– Sam Raimi, through his Ghost House Pictures production company, will produce the horror film “Refuge” for Mandate Pictures, about a remote town being terrorised by a Yeti. British writer Tom De Ville has written the script, and music video helmer Corin Hardy, who has worked for the likes of Keane and The Prodigy, and whose video for The Horrors can be seen below, will direct. Unusually, a short film with the same premise will be made first, so that Hardy can ‘refine his vision.’
– Platinum Studios, the comic company who provided the material for the upcoming likes of “Cowboys & Aliens” and “Atlantis Rising,” are developing another title, “Mal Chance”, with producer Tony Krantz, whose credits paradoxically include “Mullholland Drive” and “24.” The comic centres on Lola, a member of a clan of assassins who tries to bring down a powerful gangster with the help of an FBI agent. Which doesn’t sound at all generic… Scott Murphy, writer of the “Star Wars: The Clone Wars” animated series, will adapt.
– We’ve seen anthropomorphic fish, cars and toys in the last few years, so it was only a matter of time before the plants got involved. Now, Chris Wedge, director of the original “Ice Age” and “Robots,” will adapt William Joyce’s children book “The Leaf Men and the Brave Good Bugs” for Fox Animation, with the simplified title “Leaf Men.” The project was originally set up at Fox, who put it in turnaround, and Wedge came close to setting the project up at Pixar before the original studio snatched it back. Frankly, we find Wedge’s films fairly soulless, so we’d rather not have him besmirching the good name of Pixar… The story, which sounds remarkably like “A Bug’s Life,” is about a group of insects battling an evil spider queen, who enlist the help of the mythical leaf men of the title. Incidentally, did you know “Ice Age: Dawn of the Dinosaurs” is now the third-biggest grossing film overseas of all time? Madness.
– Slash Film was briefly reporting that Philip Seymour Hoffman was rumored to be joining the cast of “Let Me In,” “Cloverfield” director Matt Reeves’ remake of “Let The Right One In,” but this has been denied by a representative of Overture Films. It’s a shame, as Hoffman makes everything he’s in slightly better – even something like “Along Came Polly” is worth seeing purely for the actor’s Olympic-level pratfall.
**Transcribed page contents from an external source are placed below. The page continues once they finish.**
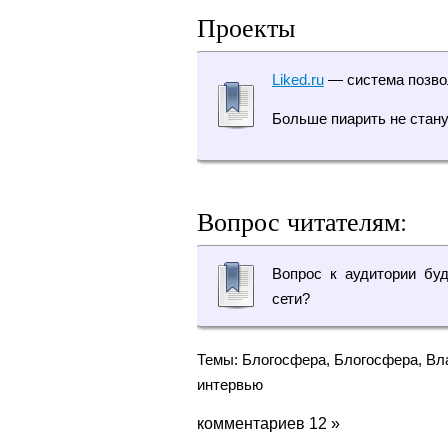
Проекты
Liked.ru
— система позво
Больше пиарить не стану
Вопрос читателям:
Вопрос к аудитории буд
сети?
Темы:
Блогосфера
,
Блогосфера
,
Вл
интервью
комментариев 12 »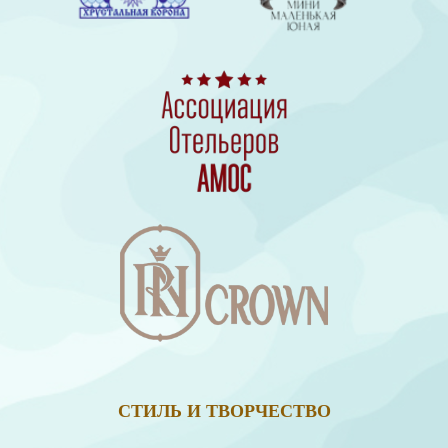
СТИЛЬ И ТВОРЧЕСТВО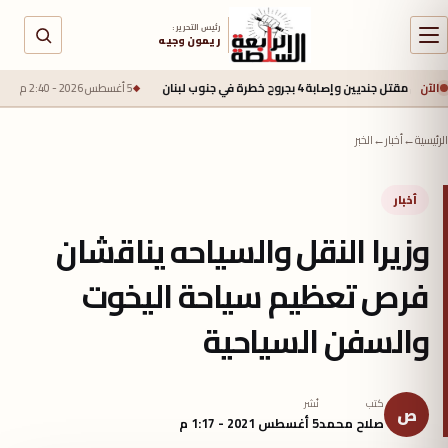
رئيس التحرير :
ريمون وجيه
الآن
4 بجروح خطرة في جنوب لبنان
5 أغسطس 2026 - 2:40 م
محمد صلاح يقترب من
الرئيسية
←
أخبار
←
الخبر
أخبار
وزيرا النقل والسياحه يناقشان
فرص تعظيم سياحة اليخوت
والسفن السياحية
كتب
نُشر
ص
صلاح محمد
5 أغسطس 2021 - 1:17 م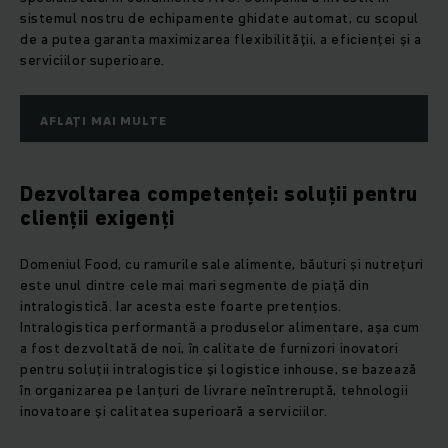
sistemul nostru de echipamente ghidate automat, cu scopul
de a putea garanta maximizarea flexibilității, a eficienței și a
serviciilor superioare.
AFLAȚI MAI MULTE
Dezvoltarea competenței: soluții pentru
clienții exigenți
Domeniul Food, cu ramurile sale alimente, băuturi și nutrețuri
este unul dintre cele mai mari segmente de piață din
intralogistică. Iar acesta este foarte pretențios.
Intralogistica performantă a produselor alimentare, așa cum
a fost dezvoltată de noi, în calitate de furnizori inovatori
pentru soluții intralogistice și logistice inhouse, se bazează
în organizarea pe lanțuri de livrare neîntreruptă, tehnologii
inovatoare și calitatea superioară a serviciilor.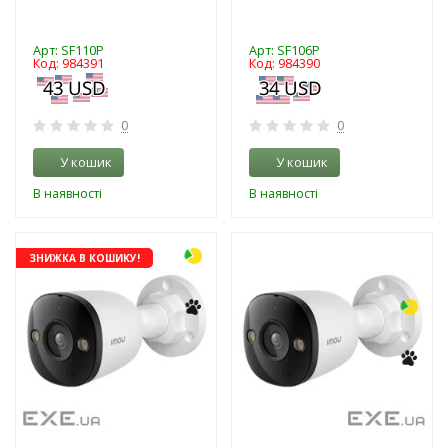
Арт: SF110P
Арт: SF106P
Код: 984391
Код: 984390
0
0
У кошик
У кошик
В наявності
В наявності
-3%
ЗНИЖКА В КОШИКУ!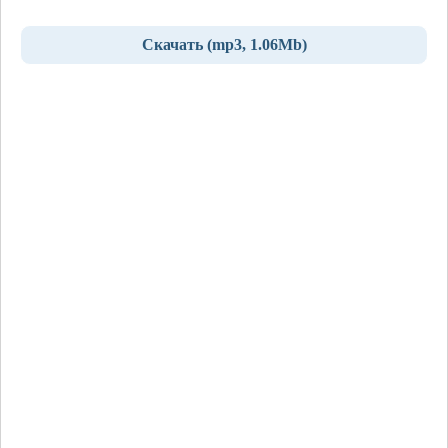
Скачать (mp3, 1.06Mb)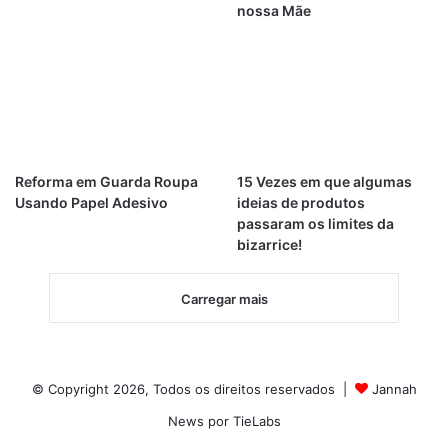
nossa Mãe
Reforma em Guarda Roupa
15 Vezes em que algumas
Usando Papel Adesivo
ideias de produtos
passaram os limites da
bizarrice!
Carregar mais
© Copyright 2026, Todos os direitos reservados |
Jannah
News por TieLabs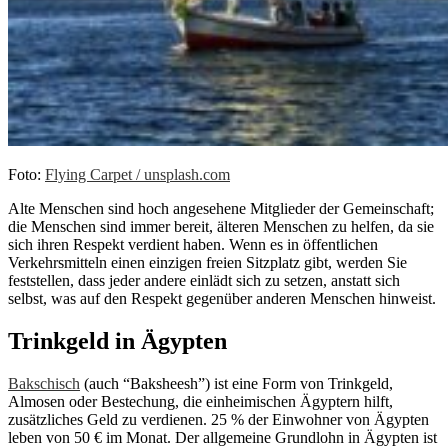
Foto:
Flying Carpet / unsplash.com
Alte Menschen sind hoch angesehene Mitglieder der Gemeinschaft;
die Menschen sind immer bereit, älteren Menschen zu helfen, da sie
sich ihren Respekt verdient haben. Wenn es in öffentlichen
Verkehrsmitteln einen einzigen freien Sitzplatz gibt, werden Sie
feststellen, dass jeder andere einlädt sich zu setzen, anstatt sich
selbst, was auf den Respekt gegenüber anderen Menschen hinweist.
Trinkgeld in Ägypten
Bakschisch
(auch “Baksheesh”) ist eine Form von Trinkgeld,
Almosen oder Bestechung, die einheimischen Ägyptern hilft,
zusätzliches Geld zu verdienen. 25 % der Einwohner von Ägypten
leben von 50 € im Monat. Der allgemeine Grundlohn in Ägypten ist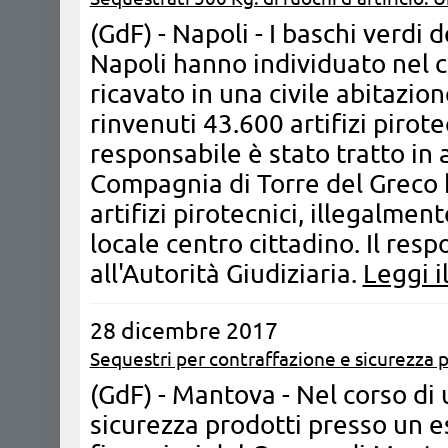
(GdF) - Napoli - I baschi verdi
Napoli hanno individuato nel 
ricavato in una civile abitazion
rinvenuti 43.600 artifizi pirote
responsabile è stato tratto in a
Compagnia di Torre del Greco 
artifizi pirotecnici, illegalme
locale centro cittadino. Il res
all'Autorità Giudiziaria.
Leggi i
28 dicembre 2017
Sequestri per contraffazione e sicurezza 
(GdF) - Mantova - Nel corso di 
sicurezza prodotti presso un e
Slash Film’s original report also stated that Kodi Smit McPhee (“The Road”) and Chloe Moretz (“(500) Days of Summer”) would play the leads. McPhee’s been rumored for a while, but Moretz is a new name, although we’re not convinced – checking their sources, this seems to come from Moretz’s mother posting that she’d been cast in a new film on IMDB, and then the usual gang of mouthbreathers on the boards deciding that the project was “Let Me In.” There’s likely to be an official announcement later in the week, so we’ll keep you posted. Production Weekly also suggests that the title has been changed to “Fish Head,” which is either a codename, or the worst decision in the history of cinema.